> [YOUR TASK]:
Report every line in the records below that holds the word "înlocuiești".
--- DATASET Enclosed Below ---
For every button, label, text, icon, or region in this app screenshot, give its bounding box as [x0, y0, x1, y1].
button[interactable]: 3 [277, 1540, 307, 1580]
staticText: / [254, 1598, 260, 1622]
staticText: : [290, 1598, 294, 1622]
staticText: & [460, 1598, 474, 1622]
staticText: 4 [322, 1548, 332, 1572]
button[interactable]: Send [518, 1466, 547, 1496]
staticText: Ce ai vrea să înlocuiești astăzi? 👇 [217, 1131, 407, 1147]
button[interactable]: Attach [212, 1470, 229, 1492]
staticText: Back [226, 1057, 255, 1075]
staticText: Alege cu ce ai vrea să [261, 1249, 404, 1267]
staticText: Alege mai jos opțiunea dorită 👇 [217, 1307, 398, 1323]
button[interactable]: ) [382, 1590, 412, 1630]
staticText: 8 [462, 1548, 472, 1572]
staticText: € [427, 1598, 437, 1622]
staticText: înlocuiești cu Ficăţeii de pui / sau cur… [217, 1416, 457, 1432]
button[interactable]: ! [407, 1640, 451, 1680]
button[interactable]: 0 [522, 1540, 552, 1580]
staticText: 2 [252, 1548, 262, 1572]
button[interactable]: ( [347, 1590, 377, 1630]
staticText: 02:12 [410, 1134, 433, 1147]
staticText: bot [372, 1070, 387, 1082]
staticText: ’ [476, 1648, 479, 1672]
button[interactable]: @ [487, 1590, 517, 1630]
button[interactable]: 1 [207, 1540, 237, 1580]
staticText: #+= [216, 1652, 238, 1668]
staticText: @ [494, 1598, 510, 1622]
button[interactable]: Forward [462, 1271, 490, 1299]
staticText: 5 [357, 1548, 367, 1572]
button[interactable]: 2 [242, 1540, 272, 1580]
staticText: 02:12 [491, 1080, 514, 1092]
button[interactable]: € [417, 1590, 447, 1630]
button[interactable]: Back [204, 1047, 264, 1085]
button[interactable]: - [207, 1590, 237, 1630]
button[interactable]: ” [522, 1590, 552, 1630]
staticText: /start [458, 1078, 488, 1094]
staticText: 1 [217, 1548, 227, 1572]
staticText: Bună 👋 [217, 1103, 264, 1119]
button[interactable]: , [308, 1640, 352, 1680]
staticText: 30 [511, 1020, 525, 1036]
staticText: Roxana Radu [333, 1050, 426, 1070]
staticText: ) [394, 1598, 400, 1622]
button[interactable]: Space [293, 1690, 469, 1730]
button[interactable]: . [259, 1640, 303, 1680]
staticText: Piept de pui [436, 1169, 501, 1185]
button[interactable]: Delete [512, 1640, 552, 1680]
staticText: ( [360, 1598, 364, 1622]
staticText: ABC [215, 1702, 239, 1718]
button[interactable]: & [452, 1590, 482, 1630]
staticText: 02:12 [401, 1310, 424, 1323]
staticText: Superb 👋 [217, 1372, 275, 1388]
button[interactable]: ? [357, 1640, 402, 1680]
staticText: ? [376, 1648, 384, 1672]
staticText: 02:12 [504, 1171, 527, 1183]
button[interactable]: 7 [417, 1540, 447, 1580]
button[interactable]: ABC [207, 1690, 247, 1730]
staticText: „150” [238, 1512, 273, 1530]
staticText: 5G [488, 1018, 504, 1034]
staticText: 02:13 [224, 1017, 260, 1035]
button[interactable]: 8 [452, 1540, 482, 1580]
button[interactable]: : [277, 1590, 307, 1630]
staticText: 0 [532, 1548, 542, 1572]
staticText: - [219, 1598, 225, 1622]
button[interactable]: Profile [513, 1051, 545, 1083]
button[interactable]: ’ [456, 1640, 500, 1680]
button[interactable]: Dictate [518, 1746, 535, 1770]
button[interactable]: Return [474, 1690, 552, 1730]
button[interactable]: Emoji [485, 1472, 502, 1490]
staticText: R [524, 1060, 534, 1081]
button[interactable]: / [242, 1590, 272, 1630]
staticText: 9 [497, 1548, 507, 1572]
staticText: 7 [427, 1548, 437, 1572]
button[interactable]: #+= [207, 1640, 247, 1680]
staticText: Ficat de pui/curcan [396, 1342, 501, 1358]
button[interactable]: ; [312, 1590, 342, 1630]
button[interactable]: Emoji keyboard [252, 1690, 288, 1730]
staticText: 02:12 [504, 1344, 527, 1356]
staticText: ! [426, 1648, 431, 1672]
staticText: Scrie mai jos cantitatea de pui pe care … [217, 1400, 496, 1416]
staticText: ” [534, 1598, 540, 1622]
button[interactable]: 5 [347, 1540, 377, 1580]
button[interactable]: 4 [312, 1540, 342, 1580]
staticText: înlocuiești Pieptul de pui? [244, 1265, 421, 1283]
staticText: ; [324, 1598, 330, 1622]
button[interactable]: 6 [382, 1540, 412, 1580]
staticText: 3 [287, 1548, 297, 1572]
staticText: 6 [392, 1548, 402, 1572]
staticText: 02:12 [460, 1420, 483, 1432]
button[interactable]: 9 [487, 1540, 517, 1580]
--- End of Enclosed DATASET ---
--- DATASET Enclosed Below ---
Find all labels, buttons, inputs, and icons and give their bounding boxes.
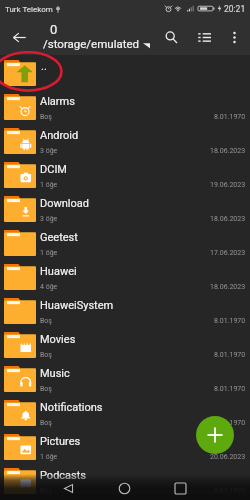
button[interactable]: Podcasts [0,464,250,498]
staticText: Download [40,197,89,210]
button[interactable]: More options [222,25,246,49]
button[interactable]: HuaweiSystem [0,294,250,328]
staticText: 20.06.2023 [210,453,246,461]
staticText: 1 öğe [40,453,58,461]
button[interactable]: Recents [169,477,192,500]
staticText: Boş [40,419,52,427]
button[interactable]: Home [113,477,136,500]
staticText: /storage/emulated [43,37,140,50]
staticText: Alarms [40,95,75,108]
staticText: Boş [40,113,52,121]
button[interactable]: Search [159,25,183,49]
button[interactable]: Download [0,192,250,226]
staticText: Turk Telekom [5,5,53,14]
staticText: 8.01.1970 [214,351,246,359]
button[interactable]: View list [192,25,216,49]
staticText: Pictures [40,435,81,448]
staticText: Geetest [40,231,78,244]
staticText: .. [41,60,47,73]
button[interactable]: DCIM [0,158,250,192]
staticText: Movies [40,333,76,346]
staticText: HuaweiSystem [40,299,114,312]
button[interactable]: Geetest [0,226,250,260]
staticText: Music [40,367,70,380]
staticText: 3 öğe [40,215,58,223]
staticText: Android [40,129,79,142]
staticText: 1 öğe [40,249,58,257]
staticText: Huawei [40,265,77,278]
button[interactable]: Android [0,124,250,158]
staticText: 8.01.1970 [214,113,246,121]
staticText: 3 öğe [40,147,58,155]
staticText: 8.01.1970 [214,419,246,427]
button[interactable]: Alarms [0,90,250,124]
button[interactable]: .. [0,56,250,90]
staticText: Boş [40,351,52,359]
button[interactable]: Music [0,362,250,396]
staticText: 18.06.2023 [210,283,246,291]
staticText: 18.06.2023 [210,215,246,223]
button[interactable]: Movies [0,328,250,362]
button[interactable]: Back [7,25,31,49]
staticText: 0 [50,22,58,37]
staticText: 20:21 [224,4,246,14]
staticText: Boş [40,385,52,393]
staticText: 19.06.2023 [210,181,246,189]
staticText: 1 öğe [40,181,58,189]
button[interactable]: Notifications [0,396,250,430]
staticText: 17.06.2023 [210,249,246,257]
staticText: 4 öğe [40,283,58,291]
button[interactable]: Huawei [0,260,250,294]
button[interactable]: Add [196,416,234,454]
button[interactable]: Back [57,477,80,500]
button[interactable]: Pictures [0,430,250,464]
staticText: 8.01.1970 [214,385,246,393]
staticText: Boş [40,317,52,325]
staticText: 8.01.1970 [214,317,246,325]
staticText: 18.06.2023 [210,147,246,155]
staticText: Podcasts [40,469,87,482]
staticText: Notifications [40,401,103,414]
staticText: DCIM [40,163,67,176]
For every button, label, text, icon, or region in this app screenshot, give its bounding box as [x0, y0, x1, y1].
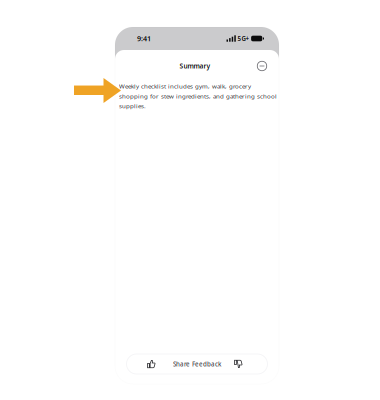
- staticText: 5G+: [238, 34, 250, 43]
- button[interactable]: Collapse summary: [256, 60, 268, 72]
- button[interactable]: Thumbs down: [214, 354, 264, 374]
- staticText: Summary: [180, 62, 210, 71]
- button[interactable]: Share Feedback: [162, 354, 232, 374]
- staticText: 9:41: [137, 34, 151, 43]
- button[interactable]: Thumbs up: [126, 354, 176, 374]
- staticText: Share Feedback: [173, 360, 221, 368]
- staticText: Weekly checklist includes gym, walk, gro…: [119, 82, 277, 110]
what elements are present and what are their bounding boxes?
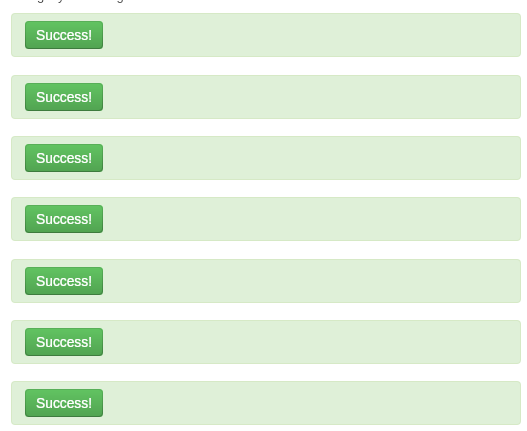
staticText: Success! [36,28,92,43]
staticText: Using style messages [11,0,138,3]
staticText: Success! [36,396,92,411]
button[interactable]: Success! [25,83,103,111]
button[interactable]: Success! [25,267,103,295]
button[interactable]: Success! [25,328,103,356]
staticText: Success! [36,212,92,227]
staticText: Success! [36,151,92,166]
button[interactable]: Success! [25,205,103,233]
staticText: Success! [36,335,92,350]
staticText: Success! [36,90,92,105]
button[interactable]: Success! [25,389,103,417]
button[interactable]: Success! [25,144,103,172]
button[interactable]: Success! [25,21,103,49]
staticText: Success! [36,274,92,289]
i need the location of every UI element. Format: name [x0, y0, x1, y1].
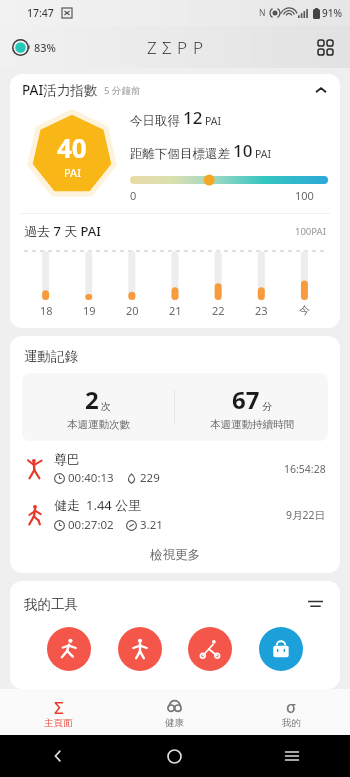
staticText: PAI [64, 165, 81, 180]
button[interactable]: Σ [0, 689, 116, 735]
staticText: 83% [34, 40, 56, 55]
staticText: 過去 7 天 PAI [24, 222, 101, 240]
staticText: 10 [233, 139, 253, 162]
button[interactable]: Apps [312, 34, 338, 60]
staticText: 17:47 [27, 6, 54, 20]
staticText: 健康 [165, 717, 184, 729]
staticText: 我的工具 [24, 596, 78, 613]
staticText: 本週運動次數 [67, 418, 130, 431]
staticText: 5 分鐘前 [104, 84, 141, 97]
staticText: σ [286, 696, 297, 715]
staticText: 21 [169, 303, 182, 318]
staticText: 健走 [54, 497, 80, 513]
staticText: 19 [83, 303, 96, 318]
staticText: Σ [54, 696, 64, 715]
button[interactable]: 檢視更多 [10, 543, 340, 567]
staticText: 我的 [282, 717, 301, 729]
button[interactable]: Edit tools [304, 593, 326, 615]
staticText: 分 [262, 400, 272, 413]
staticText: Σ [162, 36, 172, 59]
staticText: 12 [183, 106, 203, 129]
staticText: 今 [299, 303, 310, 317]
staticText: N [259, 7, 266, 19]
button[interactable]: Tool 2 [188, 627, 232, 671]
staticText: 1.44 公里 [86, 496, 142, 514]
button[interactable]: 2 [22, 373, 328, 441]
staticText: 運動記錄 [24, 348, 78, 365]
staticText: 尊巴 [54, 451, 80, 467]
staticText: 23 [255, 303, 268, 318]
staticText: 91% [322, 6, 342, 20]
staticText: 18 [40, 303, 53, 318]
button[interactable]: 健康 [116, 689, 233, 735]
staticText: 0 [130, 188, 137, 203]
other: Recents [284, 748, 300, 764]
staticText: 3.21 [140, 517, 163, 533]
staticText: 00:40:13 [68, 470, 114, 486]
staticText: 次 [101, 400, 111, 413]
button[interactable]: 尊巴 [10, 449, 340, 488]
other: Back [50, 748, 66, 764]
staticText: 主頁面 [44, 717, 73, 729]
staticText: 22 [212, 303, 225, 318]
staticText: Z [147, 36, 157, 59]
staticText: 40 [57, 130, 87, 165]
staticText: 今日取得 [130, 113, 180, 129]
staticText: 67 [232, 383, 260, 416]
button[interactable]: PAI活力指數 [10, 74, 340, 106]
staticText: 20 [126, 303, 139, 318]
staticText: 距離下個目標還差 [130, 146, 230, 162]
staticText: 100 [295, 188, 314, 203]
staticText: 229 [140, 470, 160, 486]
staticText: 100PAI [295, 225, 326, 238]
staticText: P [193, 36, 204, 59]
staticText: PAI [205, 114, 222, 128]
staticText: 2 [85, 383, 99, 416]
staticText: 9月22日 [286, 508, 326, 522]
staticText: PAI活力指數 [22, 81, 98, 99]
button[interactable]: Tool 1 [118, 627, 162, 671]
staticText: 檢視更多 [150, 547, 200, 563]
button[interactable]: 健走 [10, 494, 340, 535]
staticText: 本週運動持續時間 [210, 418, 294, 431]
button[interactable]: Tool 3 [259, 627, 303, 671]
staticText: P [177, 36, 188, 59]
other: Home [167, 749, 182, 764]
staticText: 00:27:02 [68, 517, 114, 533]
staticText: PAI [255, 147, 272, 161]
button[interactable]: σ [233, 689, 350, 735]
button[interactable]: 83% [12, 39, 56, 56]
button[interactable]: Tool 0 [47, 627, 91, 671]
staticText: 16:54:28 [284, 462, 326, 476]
--- End of Enclosed DATASET ---
--- DATASET Enclosed Below ---
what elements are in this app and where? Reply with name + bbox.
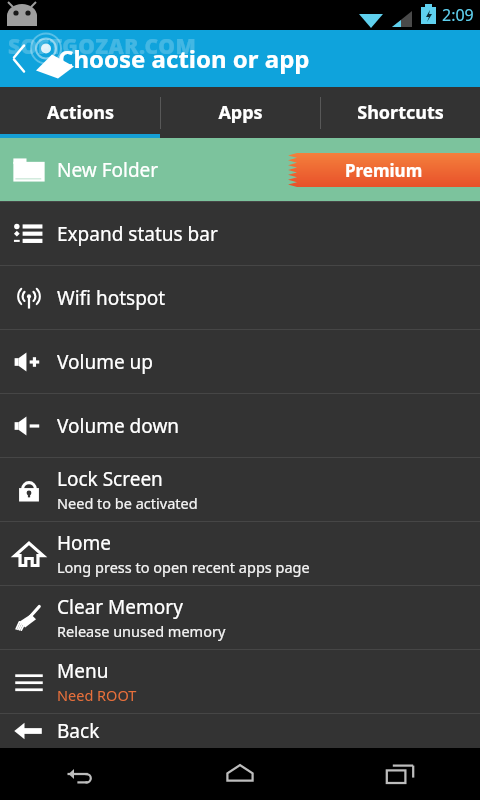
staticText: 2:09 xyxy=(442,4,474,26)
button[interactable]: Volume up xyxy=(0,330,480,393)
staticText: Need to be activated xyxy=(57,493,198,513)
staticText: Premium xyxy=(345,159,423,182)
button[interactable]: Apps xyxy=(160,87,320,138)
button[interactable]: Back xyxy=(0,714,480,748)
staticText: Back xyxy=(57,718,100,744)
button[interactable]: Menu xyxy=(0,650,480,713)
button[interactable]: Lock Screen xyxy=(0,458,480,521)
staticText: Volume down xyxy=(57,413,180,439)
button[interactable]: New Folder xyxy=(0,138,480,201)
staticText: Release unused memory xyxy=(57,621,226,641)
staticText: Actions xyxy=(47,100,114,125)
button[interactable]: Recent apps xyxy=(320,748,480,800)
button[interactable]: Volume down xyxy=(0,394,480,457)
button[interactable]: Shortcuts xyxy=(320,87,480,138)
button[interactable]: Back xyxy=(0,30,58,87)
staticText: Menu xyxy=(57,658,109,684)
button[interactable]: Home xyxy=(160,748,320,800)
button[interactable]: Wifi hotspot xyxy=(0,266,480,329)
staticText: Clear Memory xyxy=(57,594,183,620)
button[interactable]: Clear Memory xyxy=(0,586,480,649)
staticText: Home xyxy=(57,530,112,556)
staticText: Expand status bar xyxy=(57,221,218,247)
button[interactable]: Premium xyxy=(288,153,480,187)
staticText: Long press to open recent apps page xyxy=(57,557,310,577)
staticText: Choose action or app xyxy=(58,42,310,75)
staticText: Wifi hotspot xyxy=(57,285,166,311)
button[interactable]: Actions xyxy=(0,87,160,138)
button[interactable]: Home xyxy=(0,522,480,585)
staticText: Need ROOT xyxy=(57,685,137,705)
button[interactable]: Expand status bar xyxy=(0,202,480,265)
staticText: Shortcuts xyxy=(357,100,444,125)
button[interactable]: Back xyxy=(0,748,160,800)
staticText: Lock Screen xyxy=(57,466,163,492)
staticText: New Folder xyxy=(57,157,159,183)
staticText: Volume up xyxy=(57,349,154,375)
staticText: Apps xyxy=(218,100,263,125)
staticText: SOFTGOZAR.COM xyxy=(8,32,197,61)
--- End of Enclosed DATASET ---
> [ANSWER]:
staticText: Ce ai vrea să înlocuiești astăzi? 👇 [217, 1131, 407, 1147]
staticText: înlocuiești cu Ficăţeii de pui / sau cur… [217, 1416, 457, 1432]
staticText: înlocuiești Pieptul de pui? [244, 1265, 421, 1283]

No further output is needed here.